--- EXERCISE MATERIALS ---
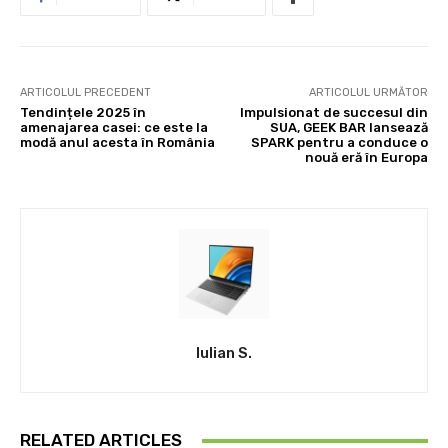
ARTICOLUL PRECEDENT
ARTICOLUL URMĂTOR
Tendințele 2025 în
Impulsionat de succesul din
amenajarea casei: ce este la
SUA, GEEK BAR lansează
modă anul acesta în România
SPARK pentru a conduce o
nouă eră în Europa
Iulian S.
RELATED ARTICLES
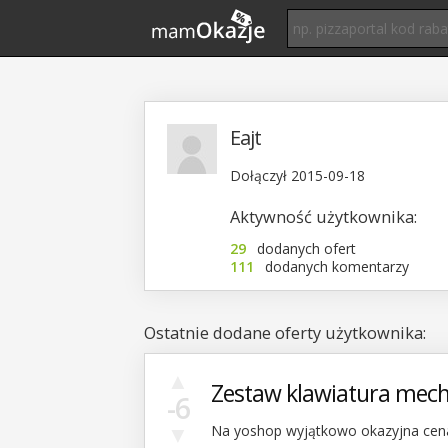
Eajt
Dołączył 2015-09-18
Aktywność użytkownika:
29
dodanych ofert
111
dodanych komentarzy
Ostatnie dodane oferty użytkownika:
▲
Zestaw klawiatura mec
-6
▼
Na yoshop wyjątkowo okazyjna cena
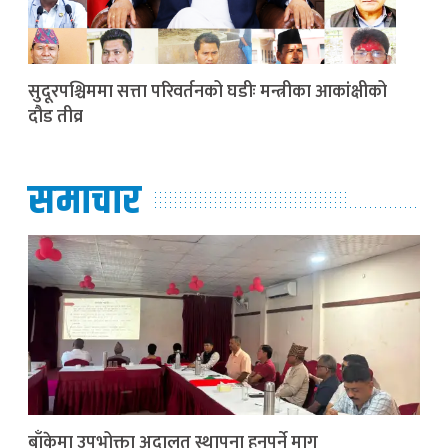
सुदूरपश्चिममा सत्ता परिवर्तनको घडीः मन्त्रीका आकांक्षीको
दौड तीव्र
समाचार
बाँकेमा उपभोक्ता अदालत स्थापना हुनुपर्ने माग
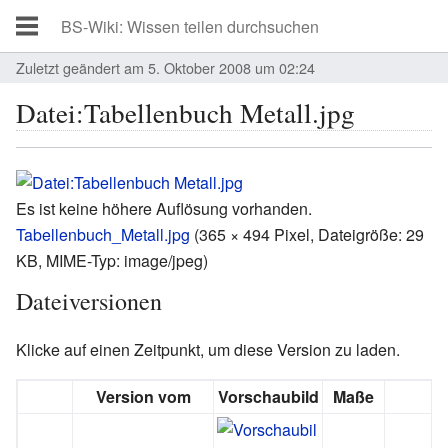
Zuletzt geändert am 5. Oktober 2008 um 02:24
Datei:Tabellenbuch Metall.jpg
Es ist keine höhere Auflösung vorhanden.
Tabellenbuch_Metall.jpg
‎
(365 × 494 Pixel, Dateigröße: 29
KB, MIME-Typ:
image/jpeg
)
Dateiversionen
Klicke auf einen Zeitpunkt, um diese Version zu laden.
Version vom
Vorschaubild
Maße
B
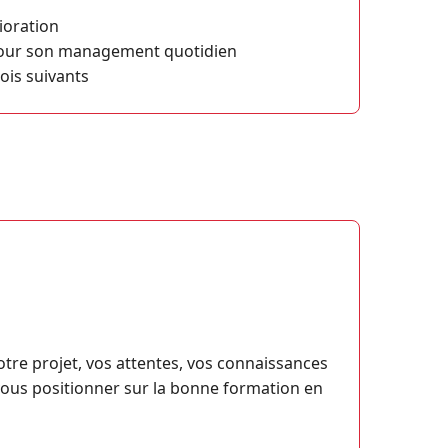
lioration
 pour son management quotidien
ois suivants
tre projet, vos attentes, vos connaissances
vous positionner sur la bonne formation en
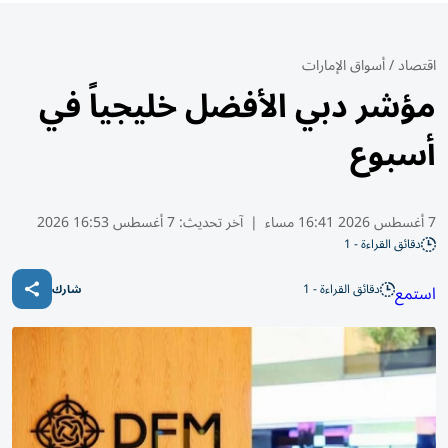
اقتصاد
/
أسواق الإمارات
مؤشر دبي الأفضل خليجياً في
أسبوع
7 أغسطس 2026 16:41 مساء
|
آخر تحديث:
7 أغسطس 16:53 2026
دقائق القراءة - 1
دقائق القراءة - 1
استمع
شارك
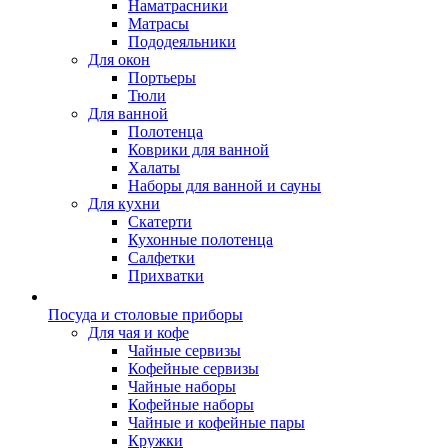
Наматрасники
Матрасы
Пододеяльники
Для окон
Портьеры
Тюли
Для ванной
Полотенца
Коврики для ванной
Халаты
Наборы для ванной и сауны
Для кухни
Скатерти
Кухонные полотенца
Салфетки
Прихватки
Посуда и столовые приборы
Для чая и кофе
Чайные сервизы
Кофейные сервизы
Чайные наборы
Кофейные наборы
Чайные и кофейные пары
Кружки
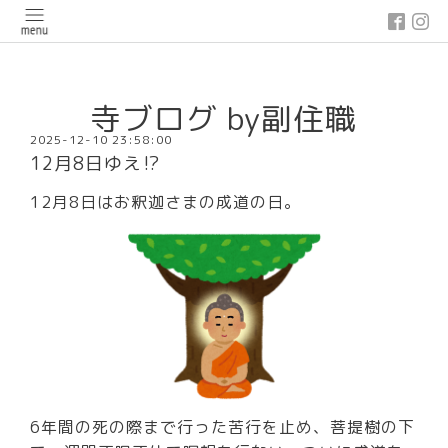
google-site-verification: google03647e12badb45de.html
寺ブログ by副住職
2025-12-10 23:58:00
12月8日ゆえ⁉
12月8日はお釈迦さまの成道の日。
6年間の死の際まで行った苦行を止め、菩提樹の下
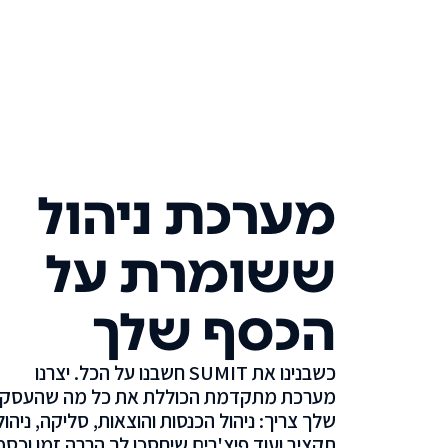
מערכת ניהול
ששומרת על
הכסף שלך
כשבנינו את SUMIT חשבנו על הכל. יצרנו
מערכת מתקדמת הכוללת את כל מה שהעסק
שלך צריך: ניהול הכנסות והוצאות, סליקה, ניהול
תקציב ועוד פיצ'רים שיחסכו לך הרבה זמן וכסף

--- ACTIVITY ---
If an entry contains an image, please omit that image and print everything else verbatim.

--- PROBLEM SOLUTION ---
ARTICOLUL PRECEDENT
ARTICOLUL URMĂTOR
Tendințele 2025 în
Impulsionat de succesul din
amenajarea casei: ce este la
SUA, GEEK BAR lansează
modă anul acesta în România
SPARK pentru a conduce o
nouă eră în Europa
Iulian S.
RELATED ARTICLES
Eajt
Dołączył 2015-09-18
Aktywność użytkownika:
29
dodanych ofert
111
dodanych komentarzy
Ostatnie dodane oferty użytkownika:
▲
Zestaw klawiatura mec
-6
▼
Na yoshop wyjątkowo okazyjna cena
सुदूरपश्चिममा सत्ता परिवर्तनको घडीः मन्त्रीका आकांक्षीको
दौड तीव्र
समाचार
बाँकेमा उपभोक्ता अदालत स्थापना हुनुपर्ने माग
Zuletzt geändert am 5. Oktober 2008 um 02:24
Datei:Tabellenbuch Metall.jpg
Es ist keine höhere Auflösung vorhanden.
Tabellenbuch_Metall.jpg
‎
(365 × 494 Pixel, Dateigröße: 29
KB, MIME-Typ:
image/jpeg
)
Dateiversionen
Klicke auf einen Zeitpunkt, um diese Version zu laden.
Version vom
Vorschaubild
Maße
B
lioration
 pour son management quotidien
ois suivants
tre projet, vos attentes, vos connaissances
vous positionner sur la bonne formation en
اقتصاد
/
أسواق الإمارات
مؤشر دبي الأفضل خليجياً في
أسبوع
7 أغسطس 2026 16:41 مساء
|
آخر تحديث:
7 أغسطس 16:53 2026
دقائق القراءة - 1
دقائق القراءة - 1
استمع
شارك
Наматрасники
Матрасы
Пододеяльники
Для окон
Портьеры
Тюли
Для ванной
Полотенца
Коврики для ванной
Халаты
Наборы для ванной и сауны
Для кухни
Скатерти
Кухонные полотенца
Салфетки
Прихватки
Посуда и столовые приборы
Для чая и кофе
Чайные сервизы
Кофейные сервизы
Чайные наборы
Кофейные наборы
Чайные и кофейные пары
Кружки
google-site-verification: google03647e12badb45de.html
寺ブログ by副住職
2025-12-10 23:58:00
12月8日ゆえ⁉
12月8日はお釈迦さまの成道の日。
6年間の死の際まで行った苦行を止め、菩提樹の下
מערכת ניהול
ששומרת על
הכסף שלך
כשבנינו את SUMIT חשבנו על הכל. יצרנו
מערכת מתקדמת הכוללת את כל מה שהעסק
שלך צריך: ניהול הכנסות והוצאות, סליקה, ניהול
תקציב ועוד פיצ'רים שיחסכו לך הרבה זמן וכסף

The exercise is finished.